Opracowany przez nas mikrokomputer jednopłytkowy, ukierunkowany na zastosowania w automatach, jest także sensowną propozycją dla wielu pochodnych zastosowań związanych z multimediami i sterowaniem, czego przykładem mogą być informacyjne kioski multimedialne, czy też automaty sprzedaży. Co więcej dla tych firm, które chcą samodzielnie tworzyć oprogramowanie oferujemy zestawy deweloperskie, z rozbudowanym środowiskiem programistycznym pozwalającym na pełne wykorzystanie możliwości sprzętu.
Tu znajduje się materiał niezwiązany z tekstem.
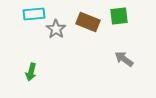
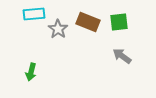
green square: moved 6 px down
gray star: moved 2 px right
gray arrow: moved 2 px left, 3 px up
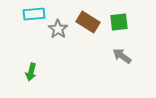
brown rectangle: rotated 10 degrees clockwise
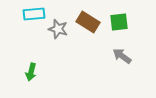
gray star: rotated 18 degrees counterclockwise
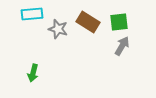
cyan rectangle: moved 2 px left
gray arrow: moved 10 px up; rotated 84 degrees clockwise
green arrow: moved 2 px right, 1 px down
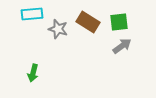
gray arrow: rotated 24 degrees clockwise
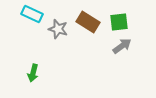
cyan rectangle: rotated 30 degrees clockwise
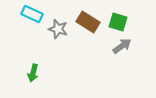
green square: moved 1 px left; rotated 24 degrees clockwise
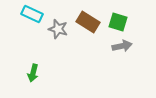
gray arrow: rotated 24 degrees clockwise
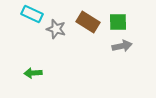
green square: rotated 18 degrees counterclockwise
gray star: moved 2 px left
green arrow: rotated 72 degrees clockwise
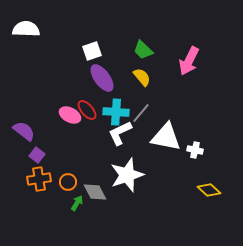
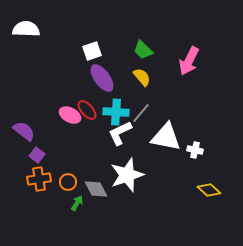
gray diamond: moved 1 px right, 3 px up
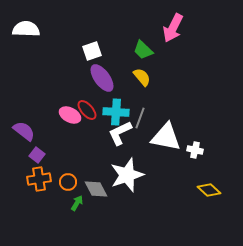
pink arrow: moved 16 px left, 33 px up
gray line: moved 1 px left, 5 px down; rotated 20 degrees counterclockwise
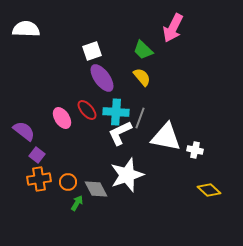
pink ellipse: moved 8 px left, 3 px down; rotated 30 degrees clockwise
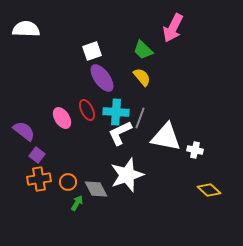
red ellipse: rotated 15 degrees clockwise
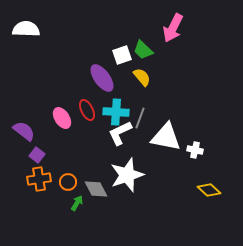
white square: moved 30 px right, 4 px down
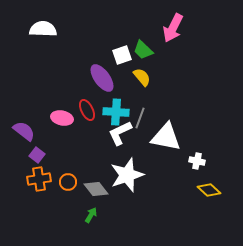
white semicircle: moved 17 px right
pink ellipse: rotated 45 degrees counterclockwise
white cross: moved 2 px right, 11 px down
gray diamond: rotated 10 degrees counterclockwise
green arrow: moved 14 px right, 12 px down
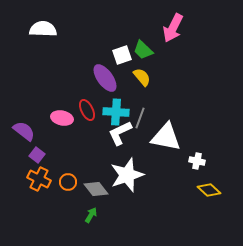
purple ellipse: moved 3 px right
orange cross: rotated 35 degrees clockwise
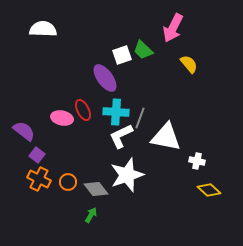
yellow semicircle: moved 47 px right, 13 px up
red ellipse: moved 4 px left
white L-shape: moved 1 px right, 3 px down
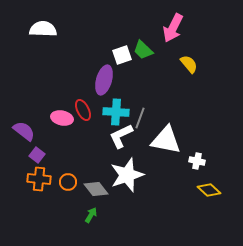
purple ellipse: moved 1 px left, 2 px down; rotated 52 degrees clockwise
white triangle: moved 3 px down
orange cross: rotated 20 degrees counterclockwise
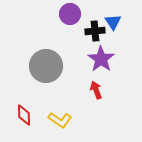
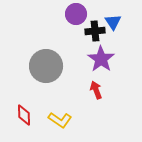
purple circle: moved 6 px right
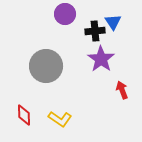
purple circle: moved 11 px left
red arrow: moved 26 px right
yellow L-shape: moved 1 px up
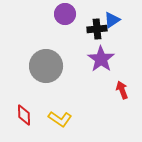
blue triangle: moved 1 px left, 2 px up; rotated 30 degrees clockwise
black cross: moved 2 px right, 2 px up
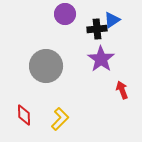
yellow L-shape: rotated 80 degrees counterclockwise
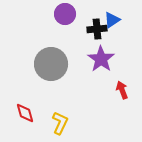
gray circle: moved 5 px right, 2 px up
red diamond: moved 1 px right, 2 px up; rotated 15 degrees counterclockwise
yellow L-shape: moved 4 px down; rotated 20 degrees counterclockwise
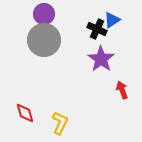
purple circle: moved 21 px left
black cross: rotated 30 degrees clockwise
gray circle: moved 7 px left, 24 px up
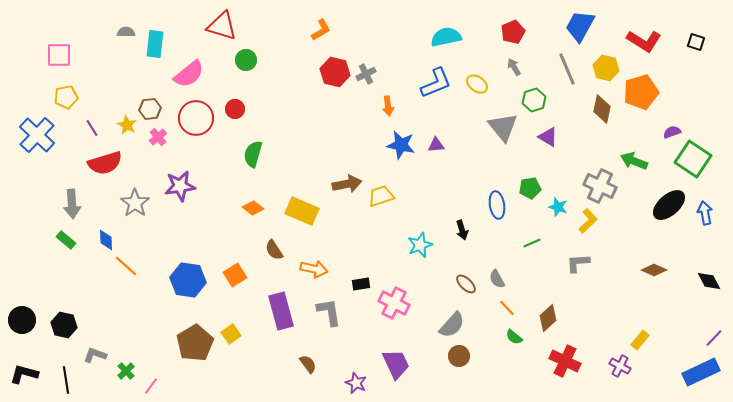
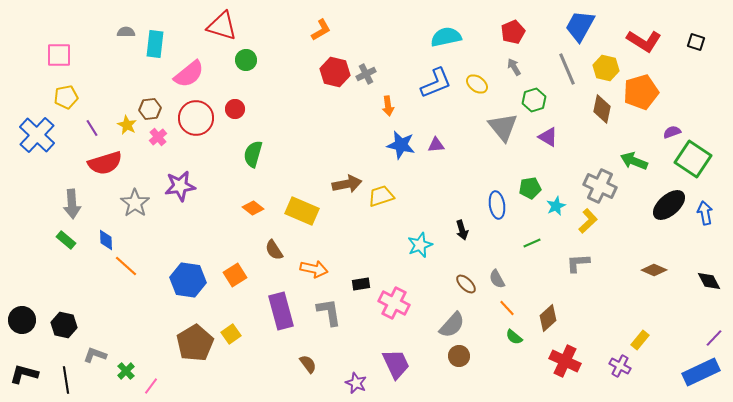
cyan star at (558, 207): moved 2 px left, 1 px up; rotated 30 degrees clockwise
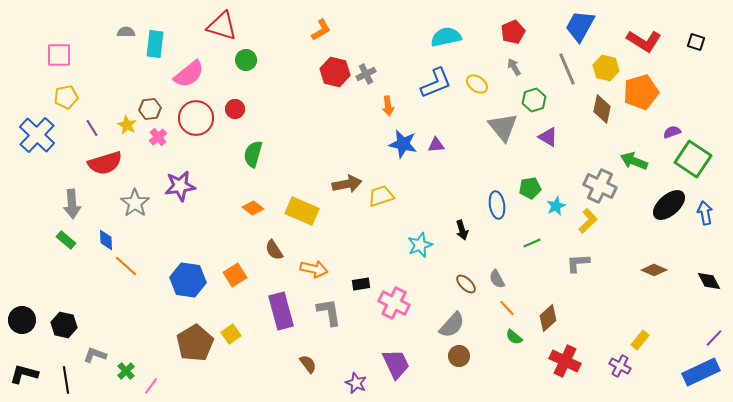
blue star at (401, 145): moved 2 px right, 1 px up
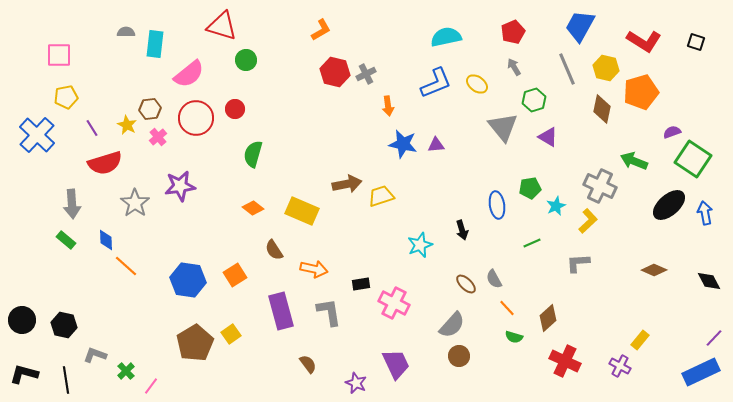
gray semicircle at (497, 279): moved 3 px left
green semicircle at (514, 337): rotated 24 degrees counterclockwise
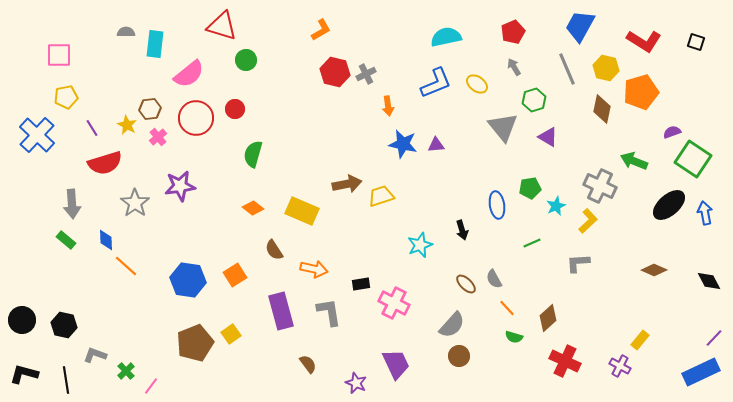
brown pentagon at (195, 343): rotated 9 degrees clockwise
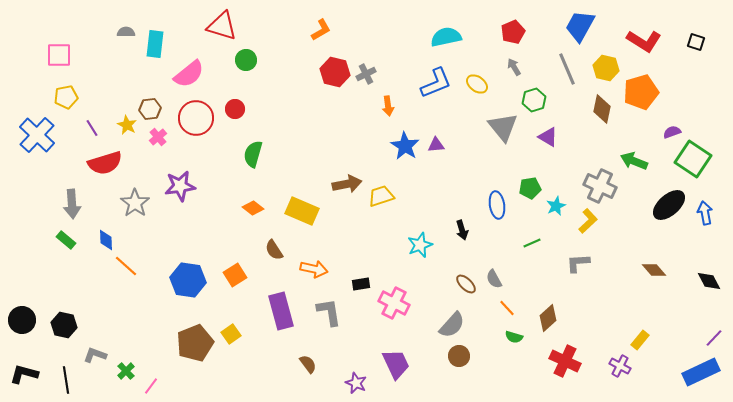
blue star at (403, 144): moved 2 px right, 2 px down; rotated 20 degrees clockwise
brown diamond at (654, 270): rotated 25 degrees clockwise
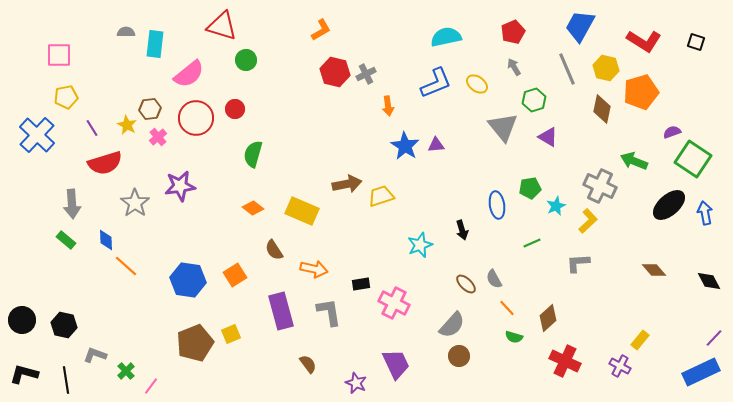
yellow square at (231, 334): rotated 12 degrees clockwise
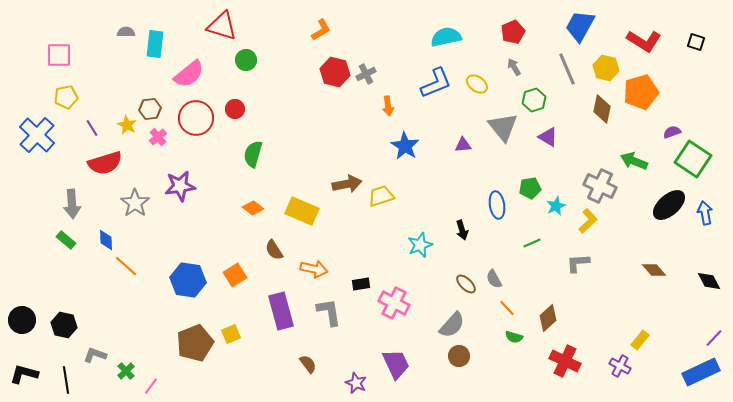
purple triangle at (436, 145): moved 27 px right
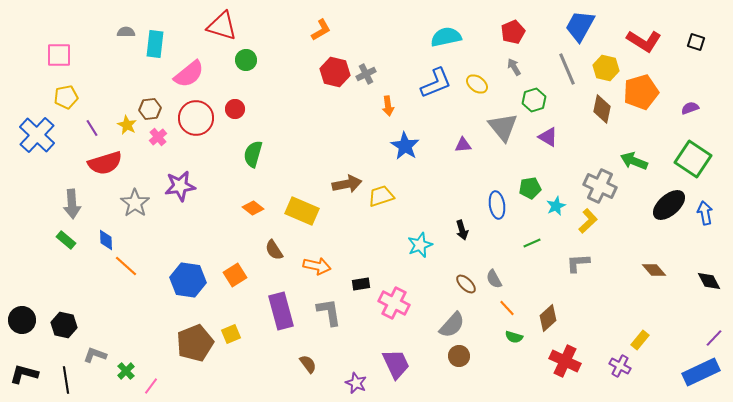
purple semicircle at (672, 132): moved 18 px right, 24 px up
orange arrow at (314, 269): moved 3 px right, 3 px up
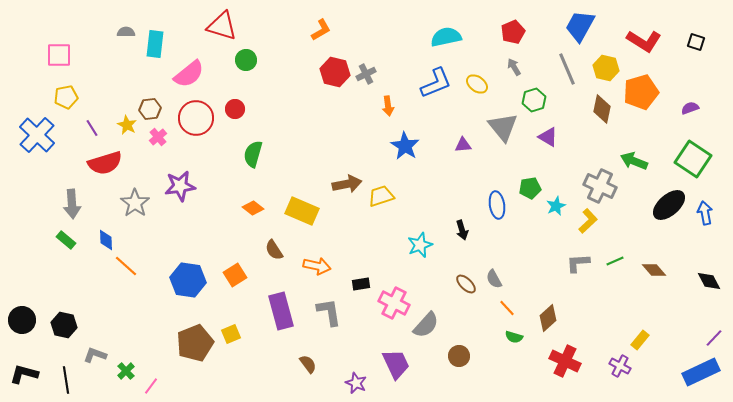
green line at (532, 243): moved 83 px right, 18 px down
gray semicircle at (452, 325): moved 26 px left
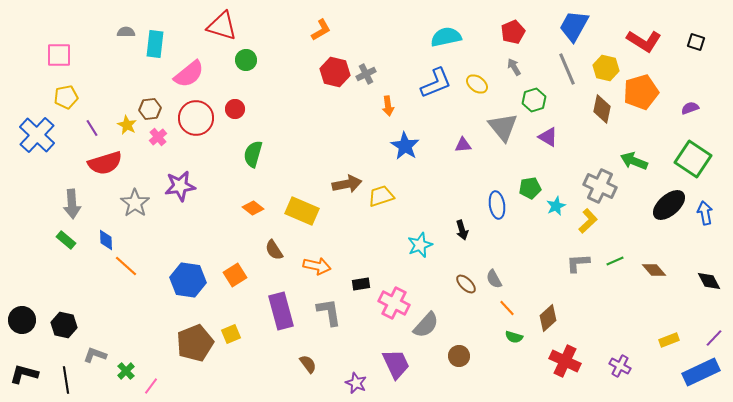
blue trapezoid at (580, 26): moved 6 px left
yellow rectangle at (640, 340): moved 29 px right; rotated 30 degrees clockwise
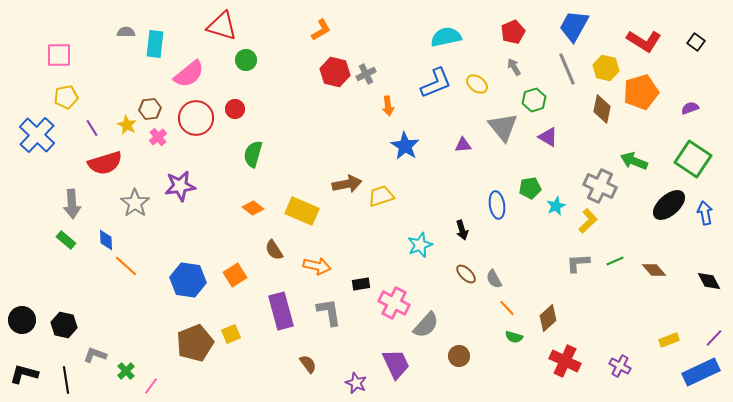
black square at (696, 42): rotated 18 degrees clockwise
brown ellipse at (466, 284): moved 10 px up
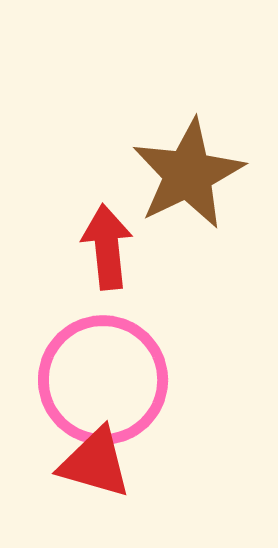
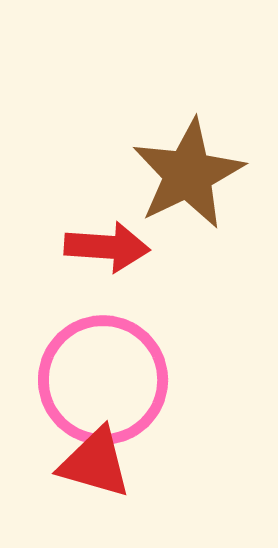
red arrow: rotated 100 degrees clockwise
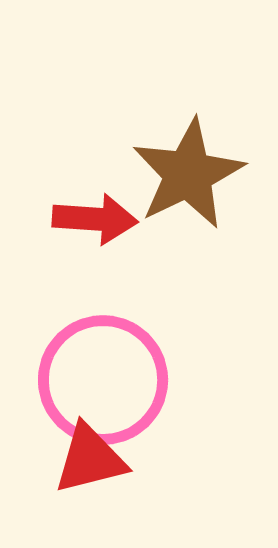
red arrow: moved 12 px left, 28 px up
red triangle: moved 5 px left, 4 px up; rotated 30 degrees counterclockwise
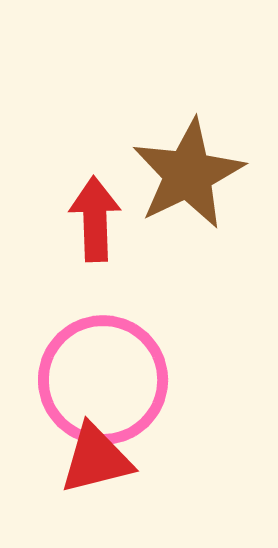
red arrow: rotated 96 degrees counterclockwise
red triangle: moved 6 px right
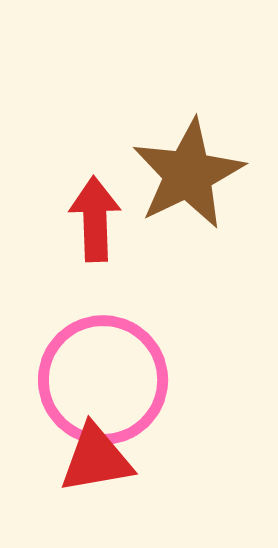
red triangle: rotated 4 degrees clockwise
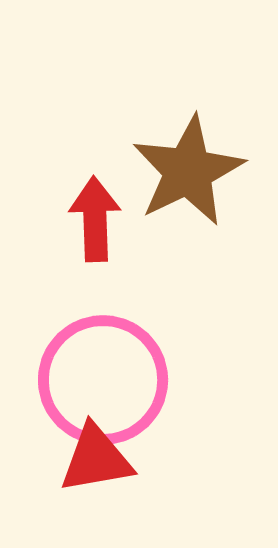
brown star: moved 3 px up
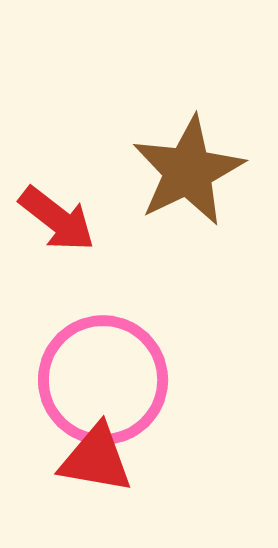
red arrow: moved 38 px left; rotated 130 degrees clockwise
red triangle: rotated 20 degrees clockwise
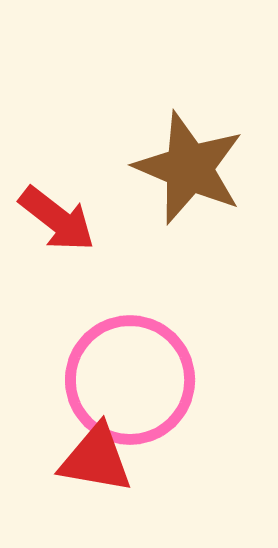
brown star: moved 1 px right, 3 px up; rotated 23 degrees counterclockwise
pink circle: moved 27 px right
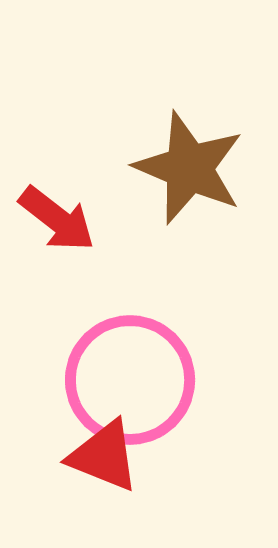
red triangle: moved 8 px right, 3 px up; rotated 12 degrees clockwise
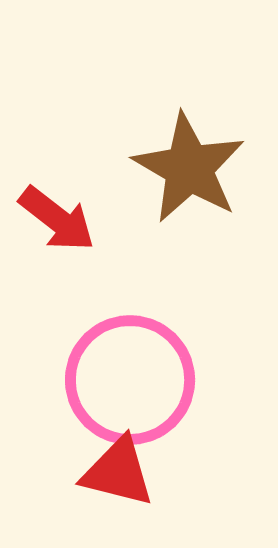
brown star: rotated 7 degrees clockwise
red triangle: moved 14 px right, 16 px down; rotated 8 degrees counterclockwise
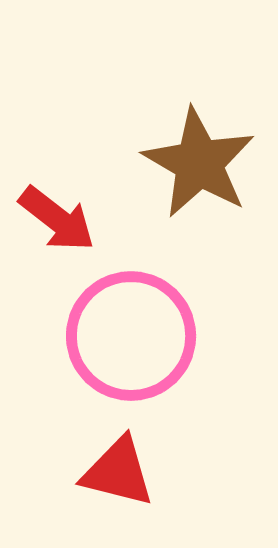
brown star: moved 10 px right, 5 px up
pink circle: moved 1 px right, 44 px up
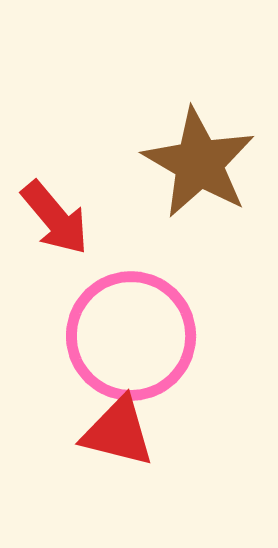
red arrow: moved 2 px left, 1 px up; rotated 12 degrees clockwise
red triangle: moved 40 px up
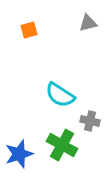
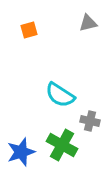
blue star: moved 2 px right, 2 px up
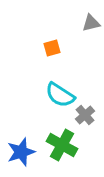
gray triangle: moved 3 px right
orange square: moved 23 px right, 18 px down
gray cross: moved 5 px left, 6 px up; rotated 36 degrees clockwise
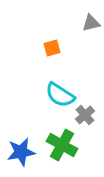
blue star: rotated 8 degrees clockwise
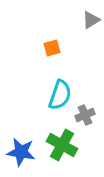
gray triangle: moved 3 px up; rotated 18 degrees counterclockwise
cyan semicircle: rotated 104 degrees counterclockwise
gray cross: rotated 18 degrees clockwise
blue star: rotated 20 degrees clockwise
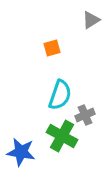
green cross: moved 9 px up
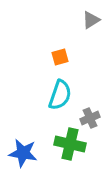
orange square: moved 8 px right, 9 px down
gray cross: moved 5 px right, 3 px down
green cross: moved 8 px right, 8 px down; rotated 16 degrees counterclockwise
blue star: moved 2 px right, 1 px down
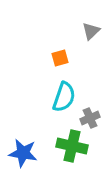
gray triangle: moved 11 px down; rotated 12 degrees counterclockwise
orange square: moved 1 px down
cyan semicircle: moved 4 px right, 2 px down
green cross: moved 2 px right, 2 px down
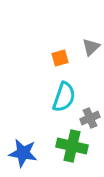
gray triangle: moved 16 px down
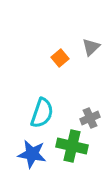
orange square: rotated 24 degrees counterclockwise
cyan semicircle: moved 22 px left, 16 px down
blue star: moved 9 px right, 1 px down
Poza dobrą ceną, oferujemy na miejscu serwis, wsparcie techniczne producenta i możliwość dopasowania konstrukcji do specyficznych wymagań klienta.
- Jak wygląda obecna struktura firmy? Czy całość działalności prowadzona jest w Miejscu Piastowym?
Firma posiada dwa ośrodki produkcyjno-projektowe. Oddział w Katowicach zajmuje się tworzeniem oprogramowania. Jest to spółka Energy, skupiająca wybitnych inżynierów specjalizujących się w systemach embedded oraz oprogramowaniu procesorów ARM.
W Miejscu Piastowym znajduje się zakład projektujący płyty mikroprocesorów oraz nasze główne hale produkcyjne i montażowe, gdzie powstają metalowe korpusy do automatów hazardowych oraz kompletne maszyny. Montaż podzespołów i produkcję płytek drukowanych wykonujemy w kooperacji.
Zainwestowaliśmy znaczne środki finansowe w najnowocześniejsze urządzenia do obróbki metalu takie jak wykrawarki laserowe, giętarki CNC, roboty spawalnicze, malarnię proszkową, pozwalające na stworzenie produktów najwyższej jakości. W naszym zakładzie obróbki metali projektujemy i wytwarzamy na indywidualne zamówienie również obudowy do przemysłowych urządzeń elektronicznych.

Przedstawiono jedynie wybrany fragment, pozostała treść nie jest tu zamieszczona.